I have had a bit too much experience with homeless people. I hit a bad spell a while ago and actually had to spend a few months in a shelter - why is a long story that is not relevant to the issue at hand. But there are essentially three types of homeless - the acute, like myself, who only needed assistance to get back on their feet and the chronically homeless that are mentally ill, often exasperated by alcohol and other substance abuse issues and cannot get back on their feet and stay there without case management. The last category are the chronically homeless that I classify as the ‘dropouts’ - they could get back on their feet, but for whatever reasons, decide to remain homeless. Many of these have alcohol/drug issues also, rarely have a mental illness, unless you decide that wanting to be homeless is a mental illness
And ironically, it is not that hard to be homeless. It is very difficult to** not** find enough assistance to get you by on a day to day basis - there are plenty of groups in nearly every community that help the homeless providing meals, clothing, grooming supplies and other necessities. It can be difficult to get enough assistance to get out of the system once you fall into it though, but it is possible. I cannot find any decent stats on how large each group is though, since it is notoriously difficult to compile accurate stats about the population - too much mobility, too many that dont want to be counted, etc., etc… My best guess is about one half are mentally ill, the other half divided between the acute and the dropouts.

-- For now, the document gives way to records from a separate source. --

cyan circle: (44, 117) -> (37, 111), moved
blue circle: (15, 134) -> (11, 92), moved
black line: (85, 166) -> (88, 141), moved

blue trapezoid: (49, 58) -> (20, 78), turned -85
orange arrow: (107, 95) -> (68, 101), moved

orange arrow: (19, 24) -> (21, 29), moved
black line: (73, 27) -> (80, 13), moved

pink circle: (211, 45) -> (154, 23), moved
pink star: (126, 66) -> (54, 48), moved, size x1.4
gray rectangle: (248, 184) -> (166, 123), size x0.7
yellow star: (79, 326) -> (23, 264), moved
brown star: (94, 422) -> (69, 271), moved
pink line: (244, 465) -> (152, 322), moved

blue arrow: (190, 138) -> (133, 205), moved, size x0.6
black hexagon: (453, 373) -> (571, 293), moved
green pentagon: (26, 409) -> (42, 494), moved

I have found that the most common beggars are from the last category since they have decided to forgo all the real help available. Before I was homeless, I believed that one is better giving to the ‘office’ rather than the person on the street, and after being homeless, that belief has only been reinforced.

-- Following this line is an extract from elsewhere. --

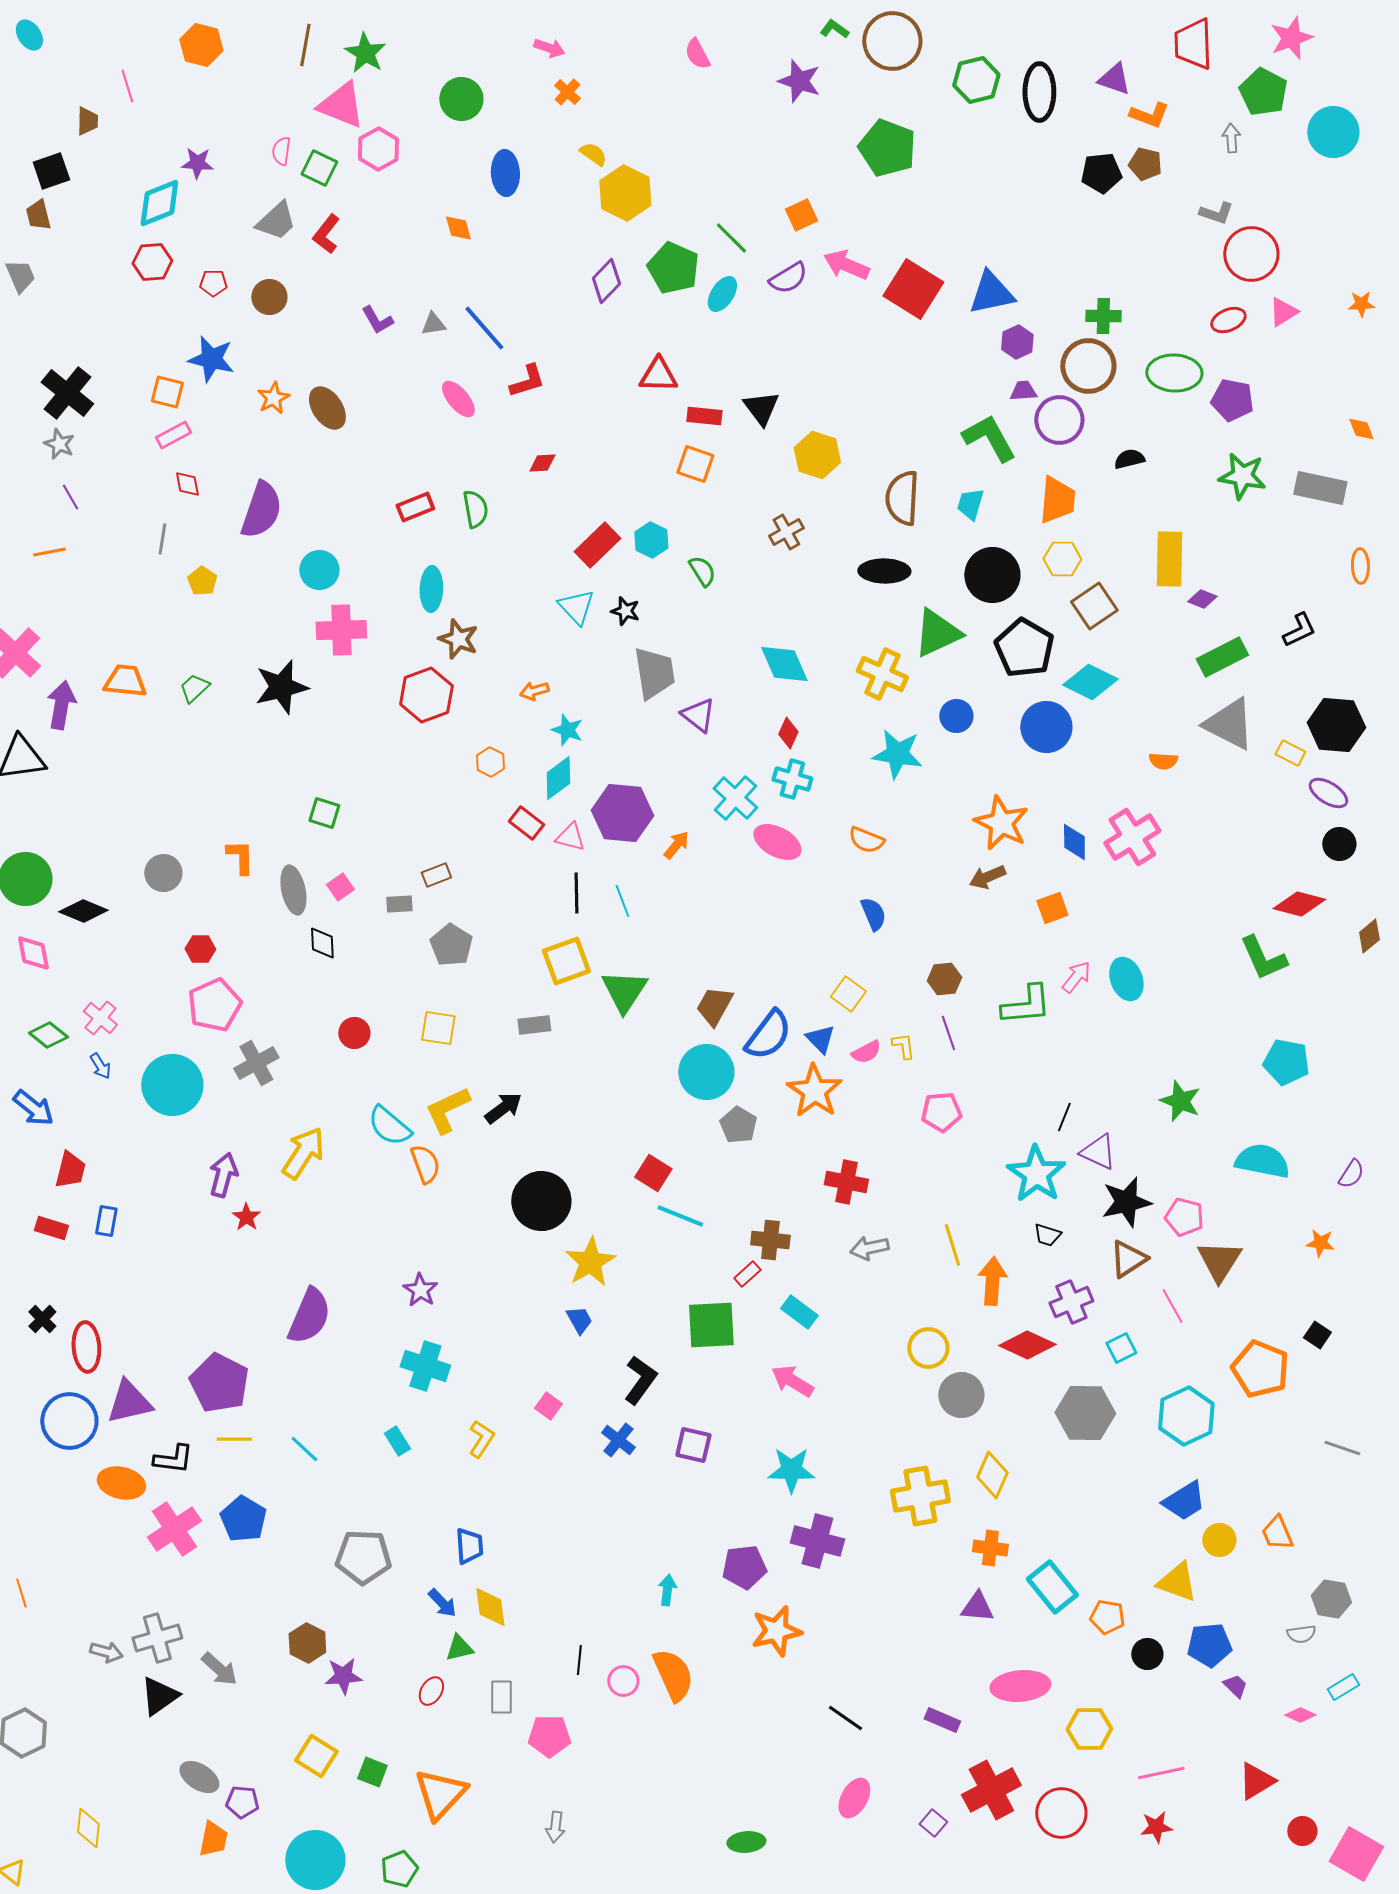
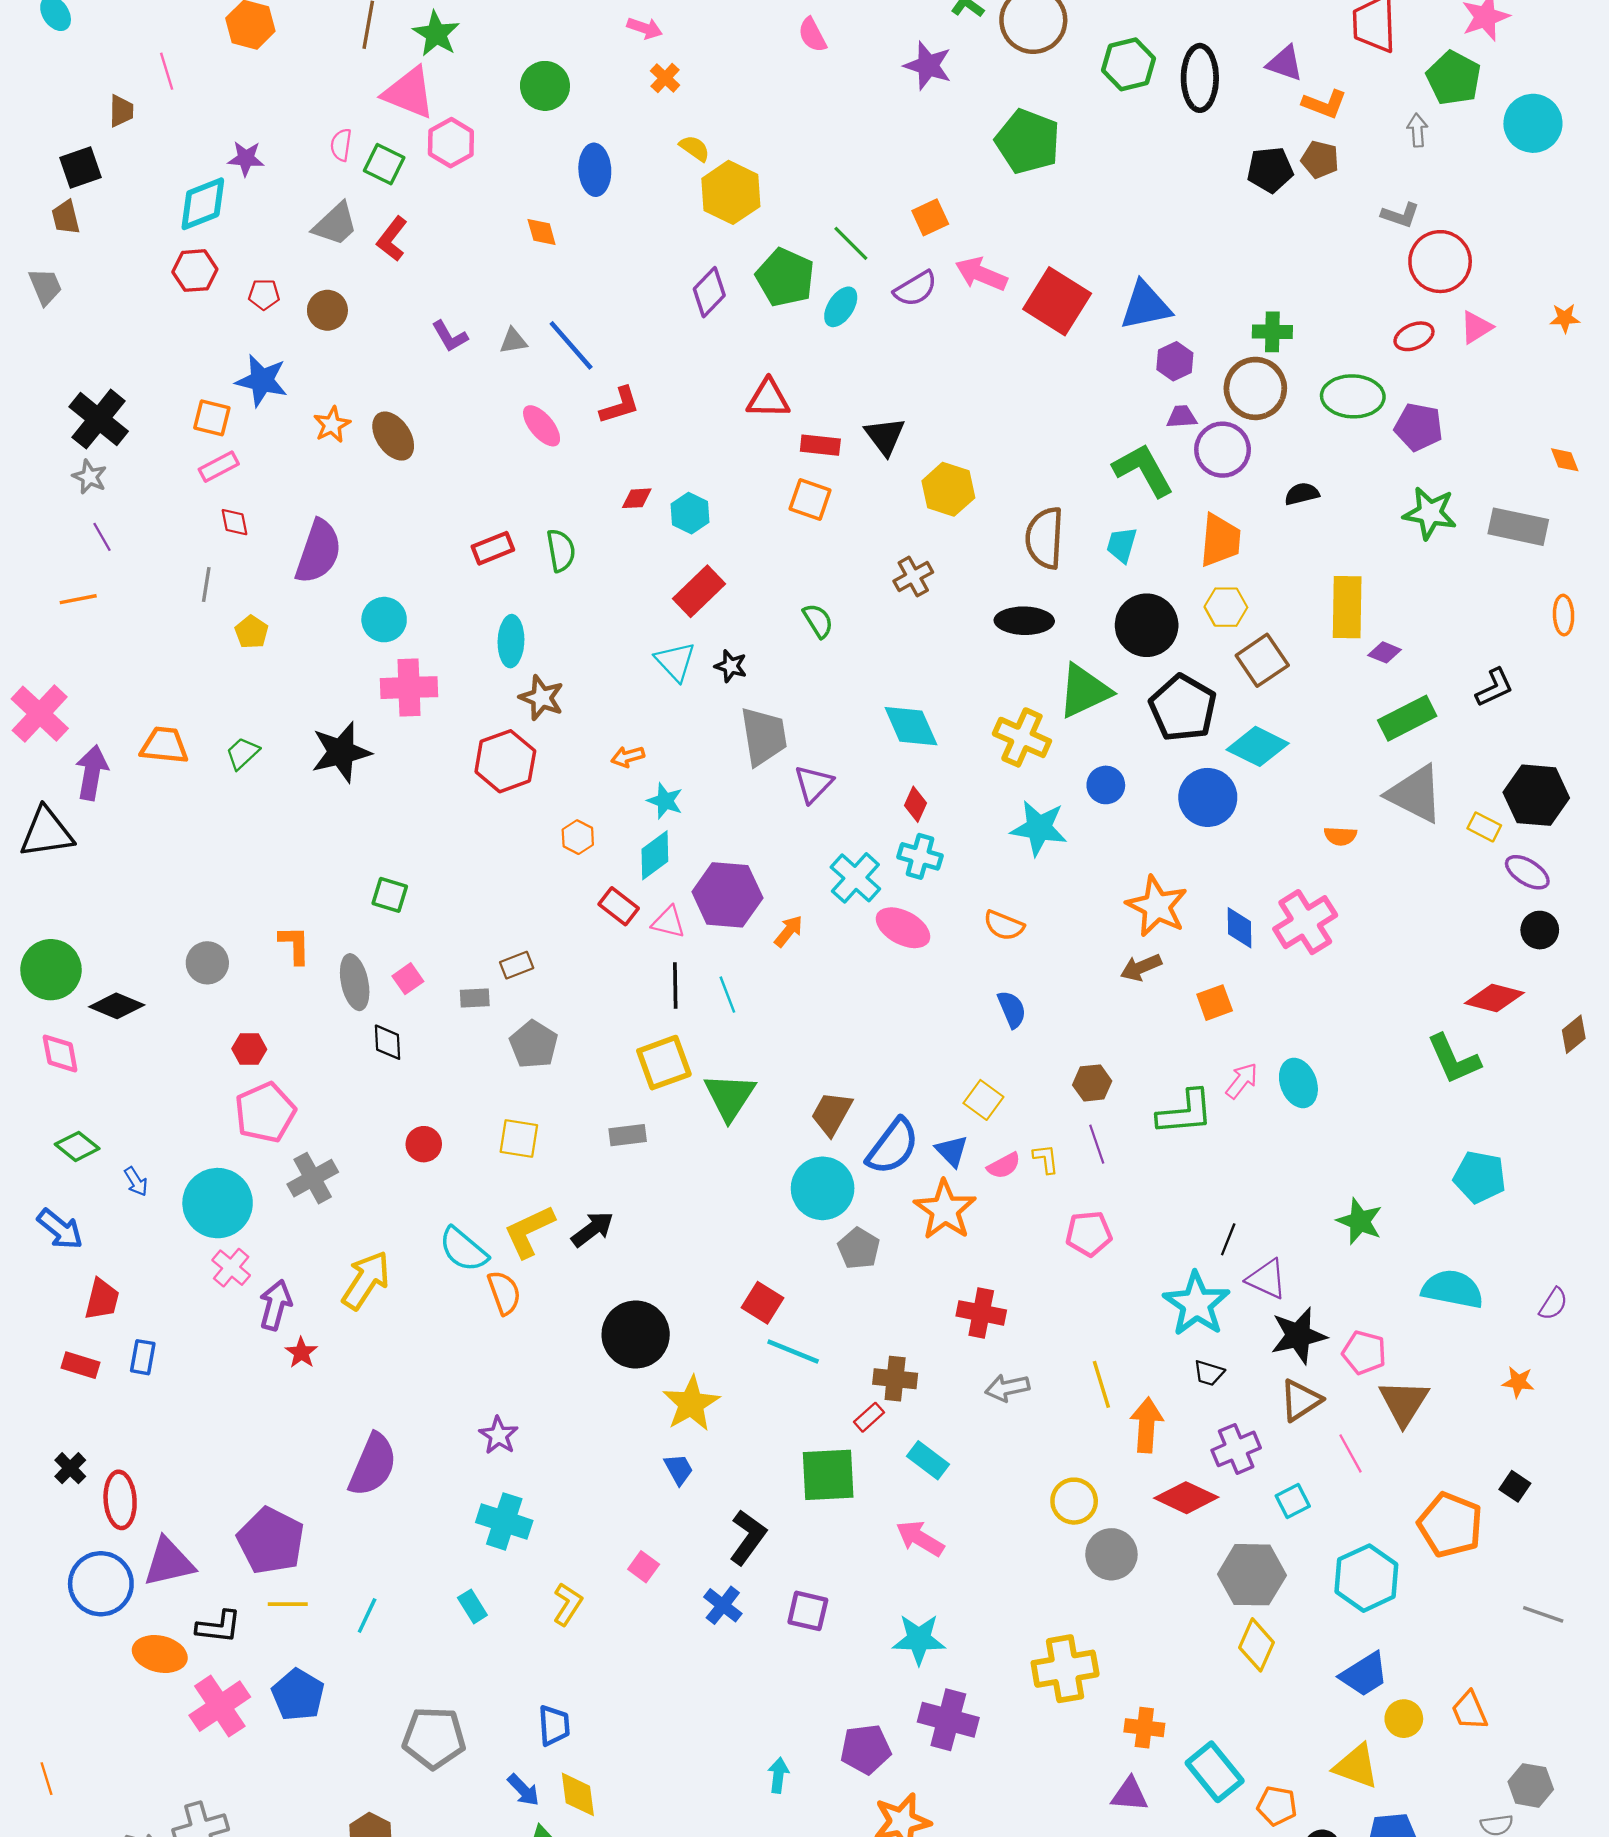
cyan hexagon: (651, 540) -> (690, 513), moved
purple triangle: (698, 715) -> (813, 784), turned 36
pink cross: (100, 1018) -> (231, 1268), moved
cyan line: (304, 1449) -> (367, 1615), turned 72
yellow diamond: (992, 1475) -> (1256, 1645), moved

There are plenty of agencies that do real substantial work in helping the homeless, especially the first two groups that actively use those agencies. Donate to them, not the beggars.
If the dropouts need money for cigs and beer, that can go do day labor (and you would be surprised by how many have enough ID to get a job - they really do choose not to.) And the ‘professional’ beggars really piss me off. There were two who constantly road the El in Chicago that I wanted to deck everytime I saw them after I realized they were regulars.